ABOUT

A five-drawer dresser made from rippled olive English ash, with ash and oak interiors. This piece was awarded the Christopher Claxton Stevens Prize by the Furniture Makers’ Company. 

Over the years, we have created a number of pieces we nominally put into the category of “Loud Bark”, loosely defined as follows: “On occasion we just cannot stop ourselves from speculatively making pieces of cabinet-making virtuosity, where we stretch our skills, run with the idea, respond to the impossible and squeeze the budget till the pips squeak. Examples of these rare animals looking for their owners can occasionally be glimpsed in the showroom and on our website”.

The pyramidalised dresser is such a beast.

I started texturing surfaces twenty years ago, mainly in response to a need to imbibe the surface of the wood with an additional preciousness, to add value and to draw attention to it in a different light. I wanted to share my sense of wonder and affection for timber and to show the beauty in its solidity by etching/carving/moulding into its surface.

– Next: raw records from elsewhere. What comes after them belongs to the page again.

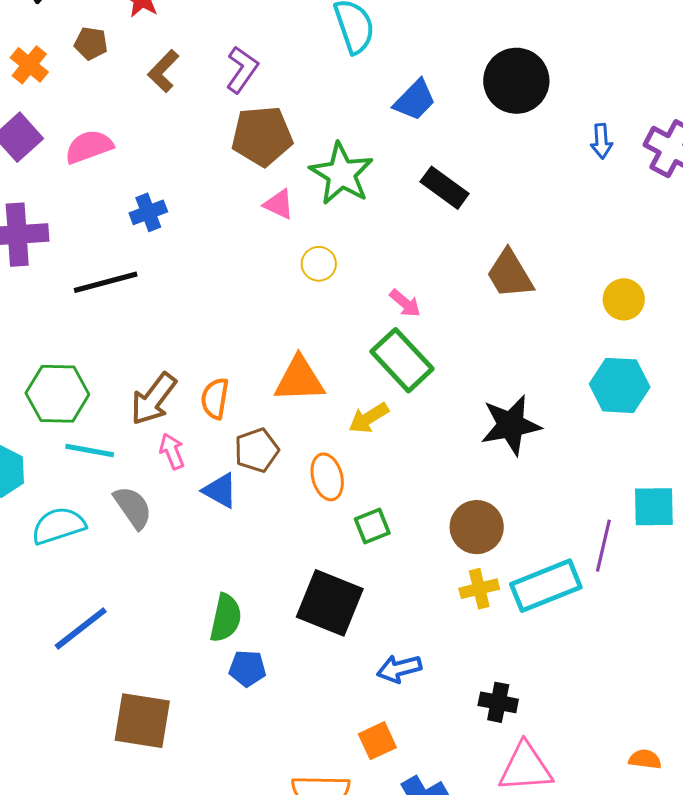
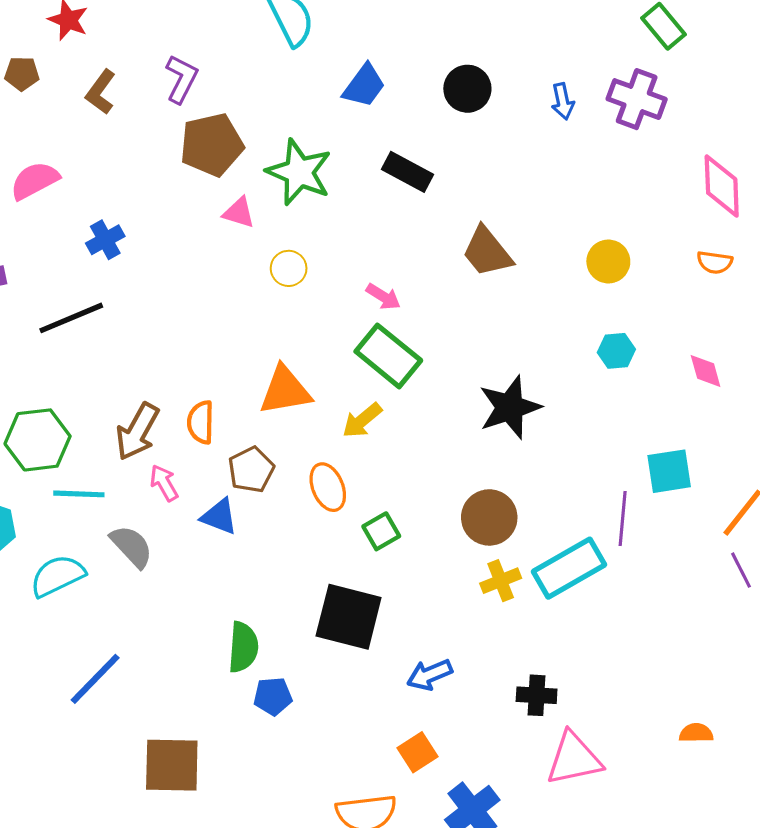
black circle: (516, 81) -> (467, 89), moved, size x0.7
cyan hexagon: (620, 385) -> (616, 351), size x0.6

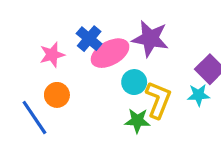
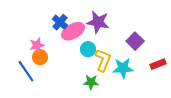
pink star: (52, 55) -> (37, 45), moved
cyan star: (199, 95) -> (123, 68), moved, size x1.5
green star: (137, 121) -> (91, 82), moved

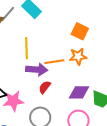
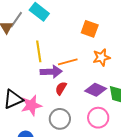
orange star: (78, 56) -> (101, 57), moved
purple diamond: (79, 92) -> (96, 90), turned 30

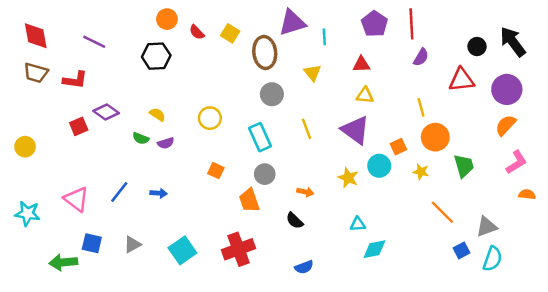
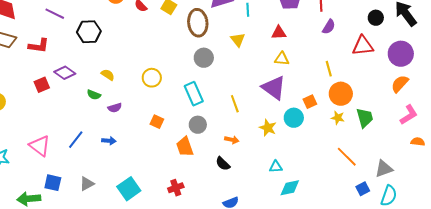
black hexagon: (156, 56) -> (89, 32), moved
yellow line: (306, 129) -> (235, 104), moved
purple semicircle: (166, 143) -> (115, 108), moved
yellow star: (421, 172) -> (338, 118), moved
red cross: (238, 249) -> (176, 188), size x0.6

The pyramidalisation of the curved surfaces of this chest of drawers needed to compete with the sensuality of the compound curves of its stack laminated front. The results have a touch of serendipity to them. The top surface is bow-fronted and the lateral valleys of the pyramids follow the arc of that front. They do so on a constant arc, one after the other until the back of the cabinet is reached.  Those valleys are then crossed perpendicularly from back to front, which creates the serried ranks of tiny pyramids. The bases of the pyramids are square at the centre of the cabinet but become progressively “parallelogrammed” the further to the edge one goes, creating a peculiar but deliciously subtle phenomenon. If the pyramidalised top surface of the cabinet is viewed from a distance to its left or right, a series of different curves down the valleys between the pyramids appear sometimes as many as four different curves. What has been discovered is the same phenomenon as viewed in the cluster of seeds in a sunflower, with its highly complex mathematical explanation, in this case stumbled across in the trial-and-error pursuit of showing off timber to its best advantage.